Instituto Pensar - Soberania alimentar é ameaçada e luta por agroecologia é essencial

Soberania alimentar é ameaçada e luta por agroecologia é essencial

por: Ana Paula Siqueira 


Ativista critica uso desenfreado de agrotóxicos para maximizar o lucro. Foto: Pixabay

Os programas de combate à fome e apoio à agricultura familiar estão na mira da indústria, do agronegócio e seguem inviabilizadas pelo governo de Jair Bolsonaro (sem partido). No dia em que assumiu a presidência, ele extinguiu o Conselho Nacional de Segurança Alimentar e Nutricional (Consea), entre outros desmontes.

No artigo Soberania Alimentar: balanço de um desmonte, publicado pelo Outras Palavras, a arquiteta e urbanista Suzana Prizendt, que faz parte da Campanha Permanente Contra os Agrotóxicos e Pela Vida (CPCAPV) e do MUDA-SP, defende a retomada da luta pelo modelo de produção agroecológico.
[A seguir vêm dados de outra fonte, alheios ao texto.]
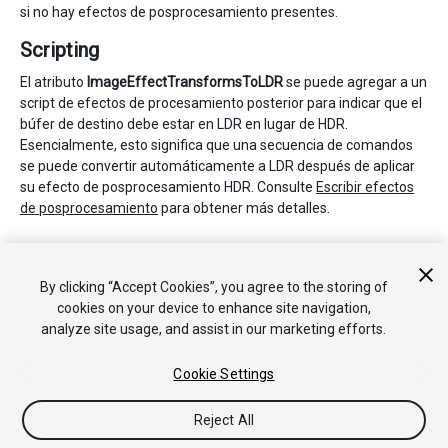
si no hay efectos de posprocesamiento presentes.
Scripting
El atributo
ImageEffectTransformsToLDR
se puede agregar a un
script de efectos de procesamiento posterior para indicar que el
búfer de destino debe estar en LDR en lugar de HDR.
Esencialmente, esto significa que una secuencia de comandos
se puede convertir automáticamente a LDR después de aplicar
su efecto de posprocesamiento HDR. Consulte
Escribir efectos
de posprocesamiento
para obtener más detalles.
Ver también
By clicking “Accept Cookies”, you agree to the storing of
HDR Color Picker
.
cookies on your device to enhance site navigation,
analyze site usage, and assist in our marketing efforts.
Cookie Settings
Reject All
"Sempre que nos dispomos a realizar uma reflexão sobre como o setor agroalimentar se estrutura em nossa sociedade, precisamos nos fazer uma pergunta essencial: quem define o que vai compor o prato de cada um de nós e, portanto, controla o que a população brasileira come??, provoca.

Ingerir agrotóxicos em nome do lucro

Ela afirma que indústria, agronegócio e governo procuram minar os programas de combate à fome e apoio à agricultura familiar. "Para maximizar o lucro, nos fazem engolir agrotóxicos e ultraprocessados?, enfatiza.

A autonomia dos diferentes povos que habitam o planeta, observa a arquiteta, é um desafio para o mundo globalizado, em que as diferentes culturas alimentares de cada região foram substituídas pela imposição de um conjunto homogêneo de espécies cultivadas, modos de preparo e hábitos de consumo.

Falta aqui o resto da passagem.